When I was in Australia over a year ago, Geoff mentioned that a former student and her partner were converting their pool into a fish farm. I didn’t have a lot of time to spare, but told him I had to go. A day or so later I was poking around Vanessa and Justin’s pool, fussing about with my camera and notepad. The resulting article has since become one of the more popular ones on the site.
Perhaps there are a lot of people out there with useless, empty swimming pools? If so, here’s even more encouragement to get busy and do something with it! This family has, apparently, become self-sufficient in food production in record time – just by making clever use of their disused swimming pool.
A taste (excuse the pun) of some of the info available at their site:
The GP combines:
- solar power – harnessing and storing the sun’s energy
- water conservation – using less water and recycling waste water
- poultry farming – raising chickens
- aquaculture – raising tilapia fish
- hydroponic gardening – growing fruits, veggies, & herbs without soil
- organic horticulture – using natural methods to control garden pests
- aquaponics – the symbiotic cultivation of produce and fish in a recirculating hydroponic environment.
- biofiltration – natural water filtration method using biochemistry and duckweed
I totally love the idea of a closed loop food production system. Who wouldn’t? My only concern is over the hydroponic aspect – where plants are taking up nutrients too readily, as they’re in water soluble form. You could describe plants as being something of a ‘high tech’ pump. When given the opportunity, they’ll take and take until they can take no more. In the soil, this ‘taking’ is regulated by soil micro-organisms which effectively feed plant roots balanced quantities of the nutrients they require, in slow release, measured quantities.

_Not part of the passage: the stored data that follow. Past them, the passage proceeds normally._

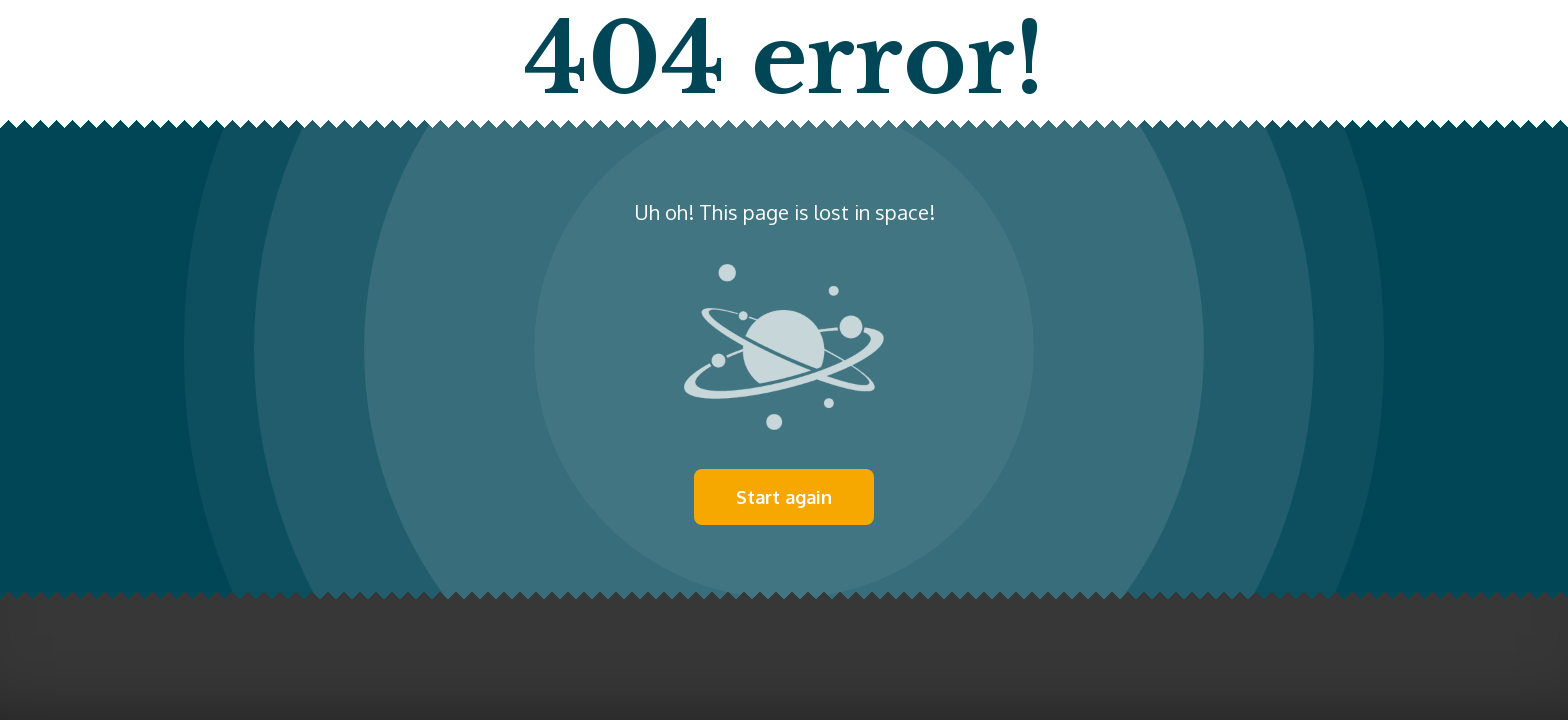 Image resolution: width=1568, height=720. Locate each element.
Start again (784, 497) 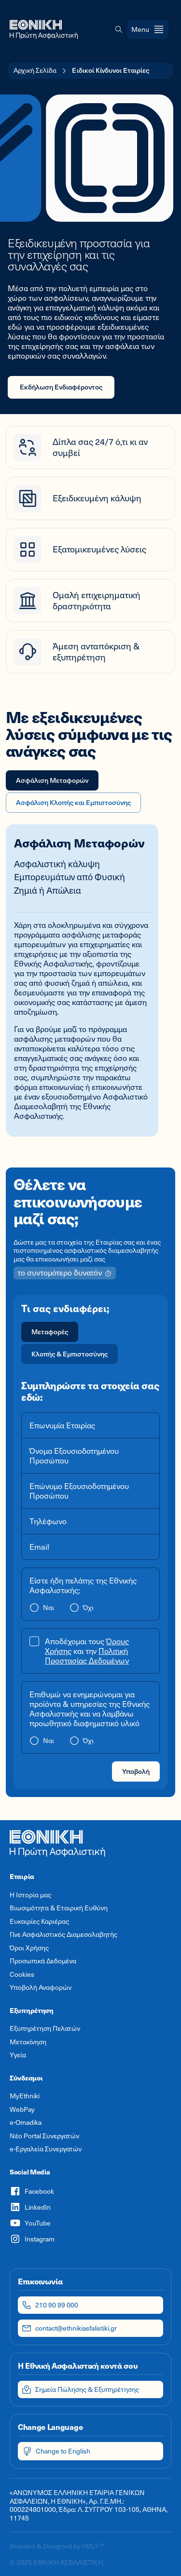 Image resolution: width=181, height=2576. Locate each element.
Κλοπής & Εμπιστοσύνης (69, 1353)
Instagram (32, 2238)
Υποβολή (136, 1771)
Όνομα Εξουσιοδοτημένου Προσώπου (74, 1455)
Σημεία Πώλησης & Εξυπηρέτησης (80, 2389)
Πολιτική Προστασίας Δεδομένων (87, 1655)
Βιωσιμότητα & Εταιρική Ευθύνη (59, 1908)
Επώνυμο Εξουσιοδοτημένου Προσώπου (79, 1491)
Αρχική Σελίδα (35, 70)
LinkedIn (30, 2207)
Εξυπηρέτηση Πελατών (45, 2028)
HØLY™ (93, 2545)
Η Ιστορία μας (30, 1895)
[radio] (49, 1332)
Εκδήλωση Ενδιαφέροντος (61, 386)
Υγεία (18, 2055)
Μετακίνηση (28, 2042)
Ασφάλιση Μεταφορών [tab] (52, 780)
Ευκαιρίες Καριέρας (39, 1921)
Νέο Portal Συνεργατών (44, 2136)
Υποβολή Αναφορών (40, 1987)
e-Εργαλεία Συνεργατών (46, 2149)
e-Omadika (26, 2122)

But in water, with no soil or microorganisms present, nutrient intake is not moderated. As I wrote in Soil – Our Financial Institution, excessive soluble nitrogen intake, in particular, can be hazardous to our health – even carcinogenic:
This natural process of micro-organisms feeding plants is significant, and highly complex. Through the work of these creatures a plant receives what we might call a ‘balanced diet’. To illustrate: What do you think a small boy would do if you gave him an enormous bar of chocolate to eat? Chances are good he’d keep eating it until it made him sick (even if half of it is still left on his face!). Children are unable to gauge an appropriate quantity, and will quickly scoff all they can fit in. The result? Even if he doesn’t make himself ill, your child goes on a physical and emotional roller-coaster ride until the refined sugar-induced energy dissipates. A wise parent might instead supply an appropriately sized portion of ’sugar’ in its natural state – bound up with fibrous dry matter in the form of whole fruit.

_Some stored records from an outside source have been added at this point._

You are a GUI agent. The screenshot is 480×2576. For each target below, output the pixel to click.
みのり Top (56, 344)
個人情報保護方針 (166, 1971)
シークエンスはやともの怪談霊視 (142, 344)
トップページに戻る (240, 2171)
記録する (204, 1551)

Modern agri-businesses do similar with their water-soluble fertilisers – they set a ‘meal’ before the plant that can be immediately absorbed by plant roots, essentially by-passing the balanced slow-release feeding by micro-organisms. Just like a child, this affects a plant’s health.
Pesticide residues are not the only problem arising from modern agricultural techniques. Increasingly, nitrate levels in vegetables are causing concern, although most attention so far has been focused on nitrates in water supplies…. About 70% of average daily nitrate intake comes from vegetables, compared with only 20% from drinking water. Nitrates are taken up very readily by crops, and if they are not utilised immediately in the formation of protein, they are stored in the cells in their original form. There is then the risk that when nitrates are ingested or cooked, they convert to nitrites which can potentially combine with amines to form carcinogenic nitrosamines. – Organic Farming, Nicholas Lampkin p.565.

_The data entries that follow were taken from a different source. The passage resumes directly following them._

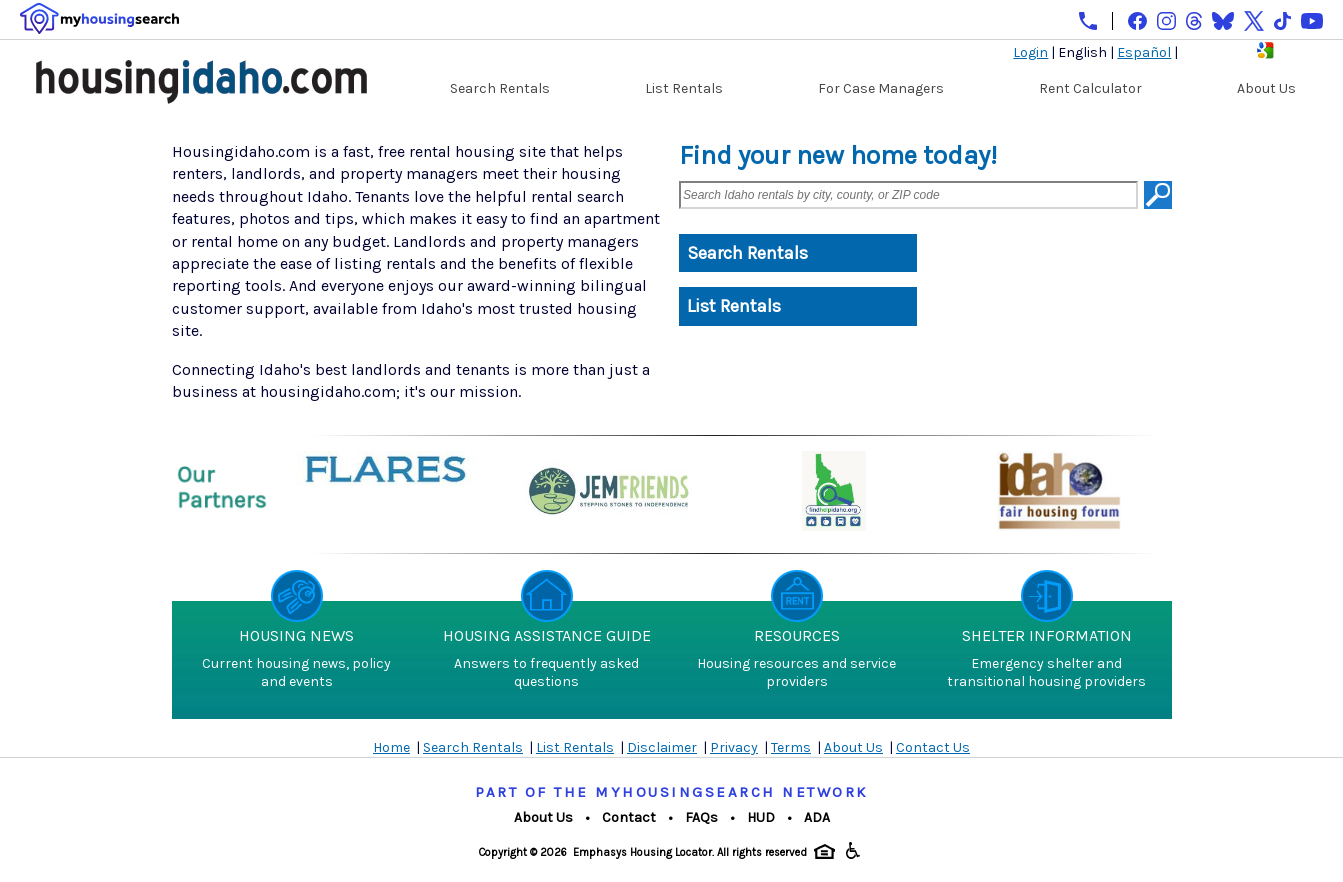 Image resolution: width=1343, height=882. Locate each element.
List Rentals (684, 88)
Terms (791, 747)
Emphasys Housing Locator (642, 852)
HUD (761, 817)
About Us (1266, 88)
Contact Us (933, 747)
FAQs (701, 817)
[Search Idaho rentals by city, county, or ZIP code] (908, 195)
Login (1030, 52)
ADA (817, 817)
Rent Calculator (1090, 88)
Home (391, 747)
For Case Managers (881, 88)
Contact (629, 817)
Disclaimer (662, 747)
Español (1144, 52)
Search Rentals (500, 88)
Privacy (734, 747) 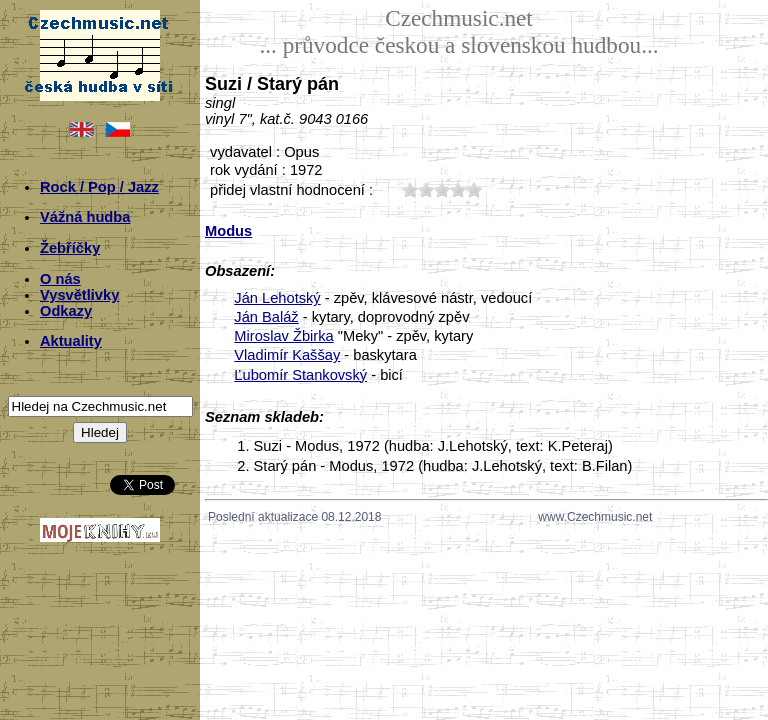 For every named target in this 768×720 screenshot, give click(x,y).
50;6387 (474, 189)
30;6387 (442, 189)
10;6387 (410, 189)
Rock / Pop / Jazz (99, 187)
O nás (60, 279)
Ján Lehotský (277, 298)
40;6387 (458, 189)
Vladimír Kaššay (287, 355)
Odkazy (66, 311)
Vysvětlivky (79, 295)
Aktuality (71, 341)
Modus (228, 231)
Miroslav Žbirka (283, 336)
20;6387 (426, 189)
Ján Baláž (266, 317)
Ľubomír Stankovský (300, 375)
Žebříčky (70, 248)
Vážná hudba (85, 217)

Perhaps an even better way to describe hydroponics than the chocolate bar analogy would be to say that it’s like taking food directly into your veins, in liquefied form via hypodermic needle – bypassing the digestive processes of the stomach. The soil could be likened to the stomach in this sense – it digests and distributes food to plants.
There’s a knock-on impact, or consequence, of this form of feeding. As my Soil article continues to share, plants fed highly soluble nutrients grow fast and look great, but can be chemically imbalanced, and thus unhealthy – and unhealthy plants attract ‘pests’ and disease. Insects and fungal disease are attracted to such plants, particularly since, in addition, the environment they’re grown in tends to be excessively moist and anaerobic. Hydroponic systems often collapse because of this. Cleanliness/sanitation and isolation have been very important in keeping hydroponic systems functional, and newer hydroponic systems have begun to incorporate root sanitising systems utilising ultraviolet light or other.
Early hydroponic operations were devastated by pest problems. White flies, leaf miners, pin worms, nematodes, Cladosporium leaf mold and viruses, as well as root diseases such as Pythium root rot and bacterial wilt, were common. Today, unlike 20 years ago, the drain solution is often sterilized (Runia, 1995). The options are heat treatment, ozone and ultraviolet radiation. – University of Arizona
I’d love to hear thoughts from you guys – particularly aquaponic savvy people who understand the thoughts I’m expressing here. Ideally we’d design such a system as above, but somehow design it so soil and microrganisms can still play their role, and ensure the plants we’re getting from the system are not only inexpensive, plentiful and low-to-no input, but healthy too!